I came to the decision this week to cut off ties with a close family member, this decision was final, very necessary, long overdue....and very, very painful.

I'm 32 years old, and I have a GREAT life. I have managed, against the odds to have a great, long-lasting marriage (nearly 14 years!), five wonderful children, and a cozy and sweet home. Not to mention great friends (you know who you are!) and a thriving business. I'm lucky, very, very lucky. But I wasn't always so fortunate, and like "All the King's Horses and all the King's Men", I've spent the better part of my adult life trying to put Humpty-Dumpty back together again. I thought that by my sheer determination, I could right the wrongs and make things better. I now know that its not possible, it was never possible, and the only reason I've been trying so hard is because...the alternative was too sad.

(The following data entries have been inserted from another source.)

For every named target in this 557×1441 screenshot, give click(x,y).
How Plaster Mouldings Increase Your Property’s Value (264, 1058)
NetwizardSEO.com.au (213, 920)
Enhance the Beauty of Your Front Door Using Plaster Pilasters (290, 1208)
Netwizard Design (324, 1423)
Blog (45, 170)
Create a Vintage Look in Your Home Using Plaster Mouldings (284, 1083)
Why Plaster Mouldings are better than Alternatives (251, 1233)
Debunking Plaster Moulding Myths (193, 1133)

The "sad thing" happened a long time ago now, but I'm only just realizing it. I remember watching a movie some years back, where the heroine was talking about how she felt when her parents died. She said, "I don't have anyone to be proud of me now". The reality was, I never had that, and in pursuit of that "proudness", I've only hurt myself. Accepting that I will never have that as long as I live is the hardest part. I told myself when the email that ended my relationship with this family member was sent that I WOULD NOT cry, and I didn't. But in the days since the email went out, I find myself bursting into tears over the silliest things! I know that its normal, expected, healthy to feel this odd type of grief but I wish I had had the strength to take this step years ago, because I'd feel better about it by now.

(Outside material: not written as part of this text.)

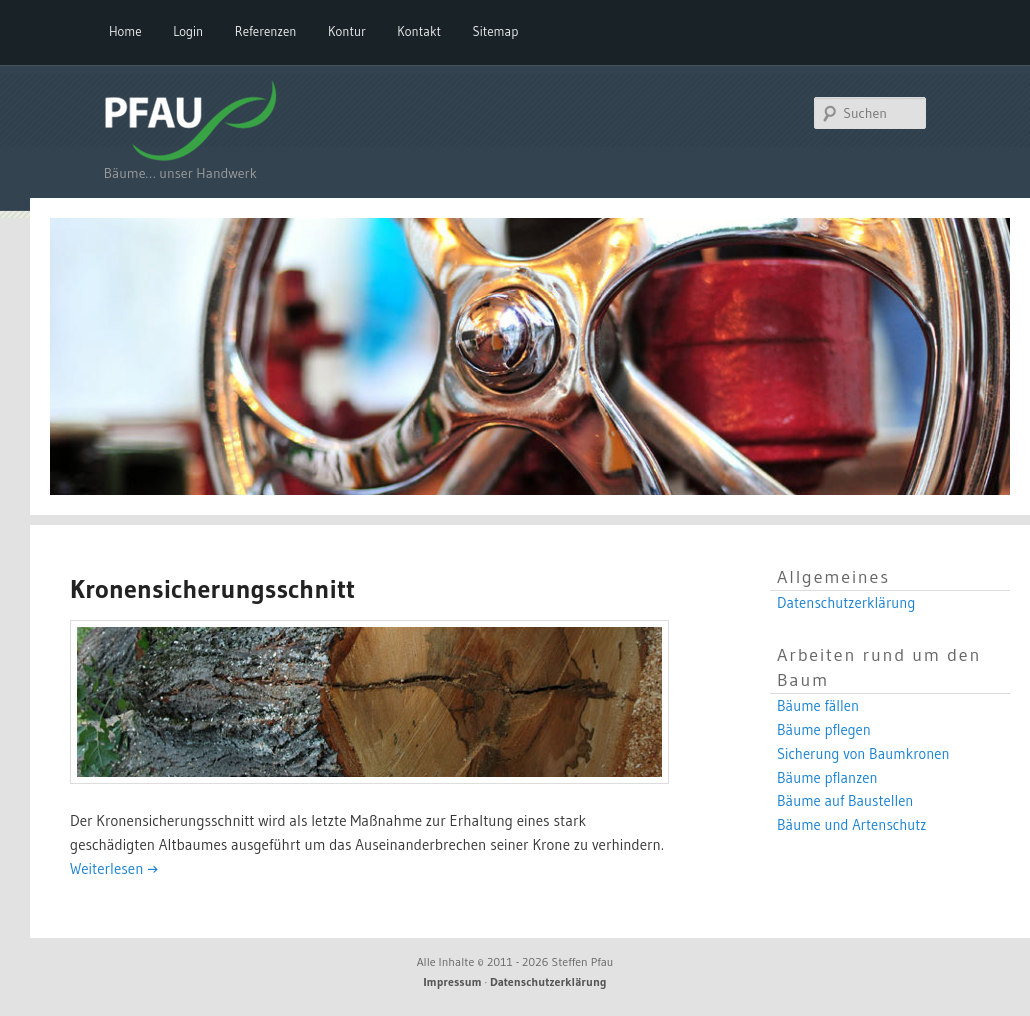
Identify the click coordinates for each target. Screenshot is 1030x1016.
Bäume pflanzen (827, 778)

This isn't something that I took lightly, and you may be thinking, "what on earth could have happened?". I am not angry at this person, I am not vindictive, and this wasn't some kind of rash thing that I can go back on. I made sure that when I made the decision, I took the steps necessary to ensure that my decision, so painfully won, will be upheld. I made a promise to myself that I will never let this person hurt me ever, ever again, and this means that I have already had my last conversation with them in my life. I will not regret it, it is done. I know in my bones that I did everything I could do to carve out a semblance of a relationship and I'm glad because now I can walk away with no shame, only the knowledge that I have finally stood up for myself, and the hope that telling my story can help anyone struggling with a relationship they know is unhealthy, but who lacks the strength to do anything about it, much as I lacked the strength for so long.

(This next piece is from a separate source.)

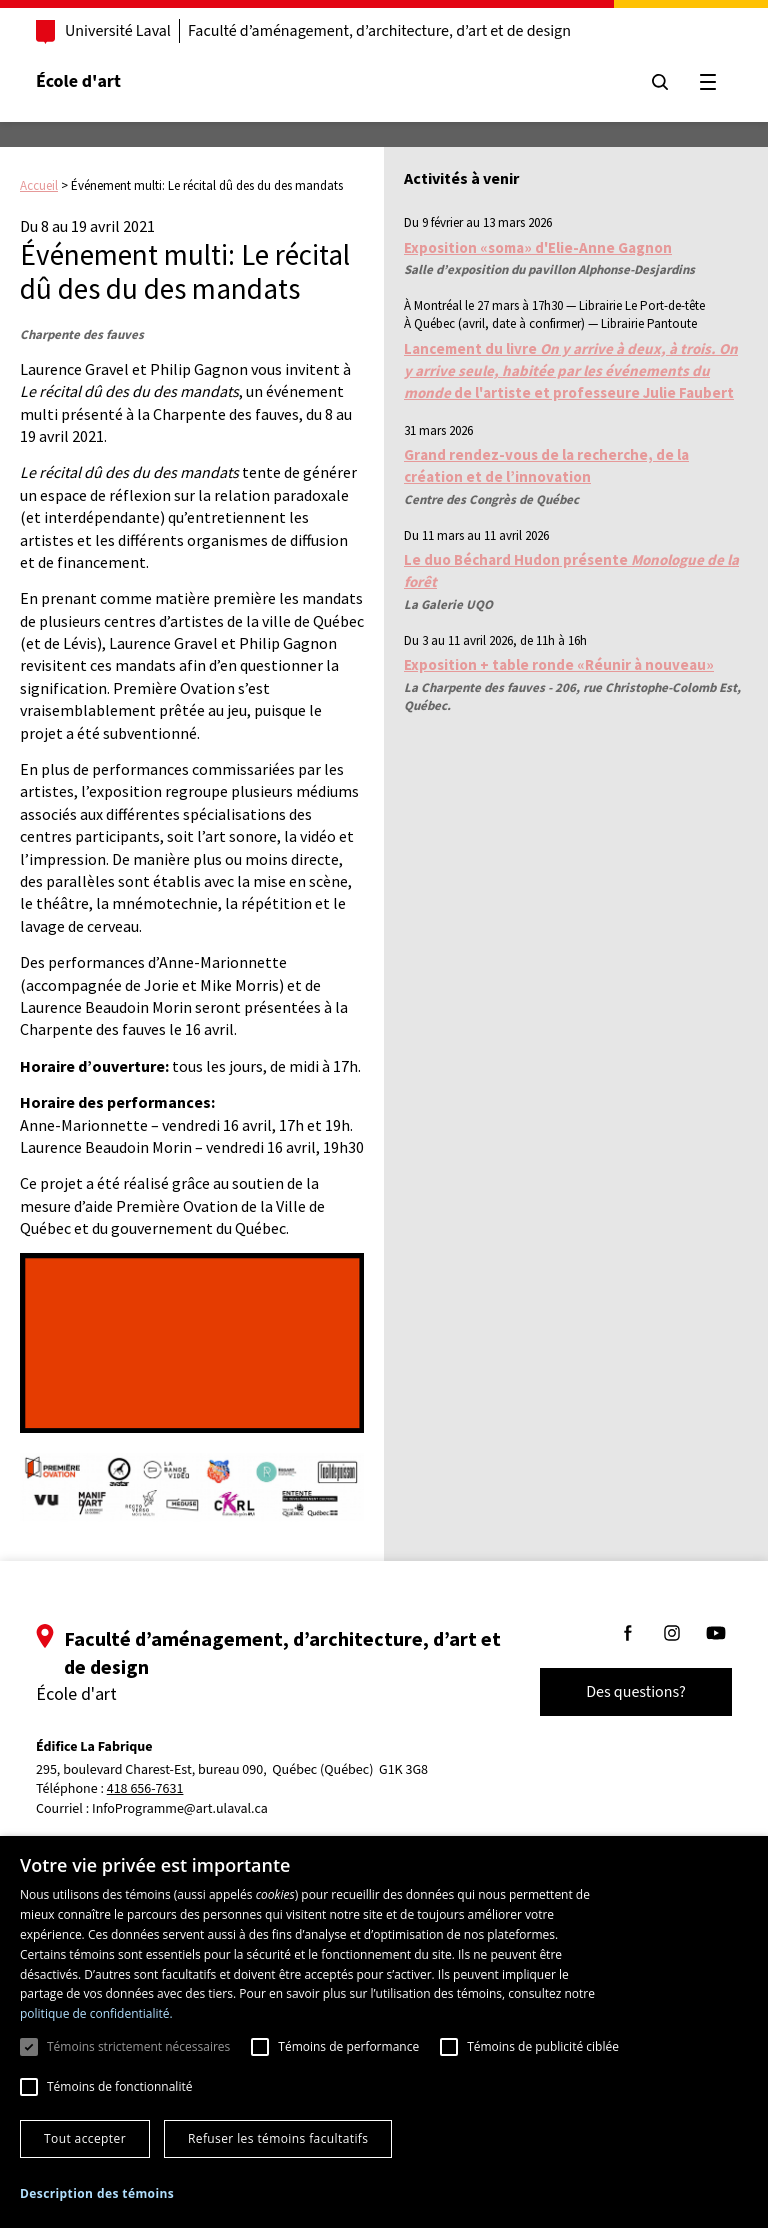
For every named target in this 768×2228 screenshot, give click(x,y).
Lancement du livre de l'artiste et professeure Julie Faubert (571, 371)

I also want to show my boys that some wrongs can never be fixed, and actions have consequences. All I can do now is strive every day to be a positive force in their lives, so that when they are my age, they will not have to be typing on a keyboard at 1 am with tears streaming down their faces :)

Holy. Cow, my last two posts have been serious downers, but I have much sewing to discuss, so once I dry my eyes, I will get right on a post that is chock full of fun fabrics and happy thoughts!